Actuellement, seule la redevance minière est perçue à l’exportation de nos minerais.  La suppression des droits de douane à l’exportation a certes favorisé la compétitivité, mais au détriment des recettes publiques. Il est temps de repenser ce système pour que les minerais profitent à l’État, et non à une poignée d’intermédiaires devenus des rentiers. Il faut une révision de certaines dispositions ciblées pouvant conduire à augmenter les recettes fiscales sans compromettre la compétitivité et surtout, il vaut mieux encadrer la répartition des revenus issus de la vente de nos minerais.

  1. Déployer une diplomatie commerciale proactive.

Dans une économie mondialisée fracturée, face à la reconfiguration du commerce international, la RDC doit naviguer avec finesse. Il lui faut une diplomatie économique capable de défendre ses intérêts et de diversifier ses partenariats.

  1. Réduire les coûts logistiques et améliorer la facilitation.

Le port de Matadi, l’un des plus coûteux de la côte atlantique, illustre l’inefficacité d’un système logistique qui pénalise le commerce. Une révision des charges portuaires pourrait amortir la hausse des prix à l’importation. Une reforme tarifaire et organisationnelle des infrastructures portuaires permettrait de réduire les coûts à l’importation et de limiter les effets inflationnistes.

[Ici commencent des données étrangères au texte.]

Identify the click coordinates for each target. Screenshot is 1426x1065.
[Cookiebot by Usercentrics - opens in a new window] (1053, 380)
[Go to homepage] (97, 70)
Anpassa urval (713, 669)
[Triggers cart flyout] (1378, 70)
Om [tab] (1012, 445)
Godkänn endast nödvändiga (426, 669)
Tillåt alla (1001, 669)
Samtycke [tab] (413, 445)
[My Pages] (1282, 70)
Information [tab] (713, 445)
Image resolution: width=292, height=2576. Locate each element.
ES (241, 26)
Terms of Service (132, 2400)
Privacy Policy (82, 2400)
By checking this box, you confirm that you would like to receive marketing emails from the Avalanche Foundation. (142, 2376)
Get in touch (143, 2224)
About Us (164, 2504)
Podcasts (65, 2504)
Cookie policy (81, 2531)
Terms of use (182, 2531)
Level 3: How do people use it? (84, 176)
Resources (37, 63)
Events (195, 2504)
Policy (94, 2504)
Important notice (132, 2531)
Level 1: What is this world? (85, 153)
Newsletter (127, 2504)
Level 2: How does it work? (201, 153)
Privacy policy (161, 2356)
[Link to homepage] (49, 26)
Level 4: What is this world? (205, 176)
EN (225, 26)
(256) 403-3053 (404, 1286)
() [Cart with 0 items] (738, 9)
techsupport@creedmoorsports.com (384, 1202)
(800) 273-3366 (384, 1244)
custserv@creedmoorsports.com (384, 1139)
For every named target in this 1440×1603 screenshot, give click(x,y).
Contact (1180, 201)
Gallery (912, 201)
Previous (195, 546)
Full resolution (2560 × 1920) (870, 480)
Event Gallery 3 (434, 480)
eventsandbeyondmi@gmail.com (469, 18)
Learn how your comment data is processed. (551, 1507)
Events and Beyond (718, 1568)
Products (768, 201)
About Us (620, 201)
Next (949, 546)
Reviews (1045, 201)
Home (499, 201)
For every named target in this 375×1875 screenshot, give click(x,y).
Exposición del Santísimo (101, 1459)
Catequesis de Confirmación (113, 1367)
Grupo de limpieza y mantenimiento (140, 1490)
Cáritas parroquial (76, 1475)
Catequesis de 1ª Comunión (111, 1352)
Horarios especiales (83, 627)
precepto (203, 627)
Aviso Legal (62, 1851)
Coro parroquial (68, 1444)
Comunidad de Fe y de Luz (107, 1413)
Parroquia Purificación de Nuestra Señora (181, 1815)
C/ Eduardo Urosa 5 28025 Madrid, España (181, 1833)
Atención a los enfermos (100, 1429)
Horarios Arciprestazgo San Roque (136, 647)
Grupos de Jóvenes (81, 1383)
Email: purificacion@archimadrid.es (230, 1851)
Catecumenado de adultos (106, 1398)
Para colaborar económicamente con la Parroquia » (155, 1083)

  1. Soutenir la production locale des produits de première nécessité et encourager la production et l’exportation des produits agricoles à grande valeur ajoutée.

Dernière piste proposée, mais pas la moins importante. Pour sortir de la crise alimentaire, réaffecter les devises à d’autres fins qu’à l’importation des biens de consommations et de première nécessité, la RD. Congo devra repenser sa politique agricole. Aussi bien pour les cultures pérennes que pour celles de consommation courante, il faudra encourager la production pour l’atteinte de l’autosuffisance alimentaire. La relance des zones de production s’impose. Le Riz à Bumba, le maïs dans le Kasaï et le Katanga. La petite expérience du Parc agro-industriel de N’kundi, menée par le ministère de l’Economie nationale à la fin de 2024, pour la sécurisation alimentaire dans le Kasaï, a prouvé que cela est possible. Il faut juste une volonté politique.

QUOI CONCLURE ?

Le conflit sino-américain n’est peut-être que le début d’une nouvelle ère commerciale mondiale, plus fragmentée, plus incertaine. Pour la RDC, cette crise n’est pas qu’un risque. Elle peut aussi être un levier ou servir  d’électrochoc.

Encore faut-il que les réformes s’accélèrent. Que les richesses du sous-sol deviennent celles du développement national. Et que le pays joue enfin pleinement sa carte dans le concert des nations.

La crise tarifaire imposée par l’administration américaine agit comme un révélateur des fragilités économiques de la RDC, mais elle constitue également une occasion de réformes profondes. Si elle parvient à structurer ses politiques économiques autour de ses avantages comparatifs (ressources humaines, ressources agricoles, ressources minières, position stratégiques), à renforcer ses capacités institutionnelles et à rationaliser ses politiques fiscales et logistiques, la RD Congo peut transformer cette crise mondiale en levier de relance.

« La plus belle femme du monde ne peut offrir que ce qu’elle a », dit un proverbe africain. Reste à savoir comment la RDC saura mettre en valeur ce qu’elle possède de plus précieux.

La résilience n’est pas une réaction, mais une construction, dit-on.

Simon-Urbain Nzuka Mapengo

Avril, 2025

L’auteur est économiste de formation. Expert douanier de son état, formé en gestion des politiques commerciales de l’Organisation Mondiale de Commerce, en mobilisation des recettes fiscales et douanières par l’ENA (France), en gestion des administrations fiscales et douanières aussi bien par la Korea Development Institute que par Harvard University.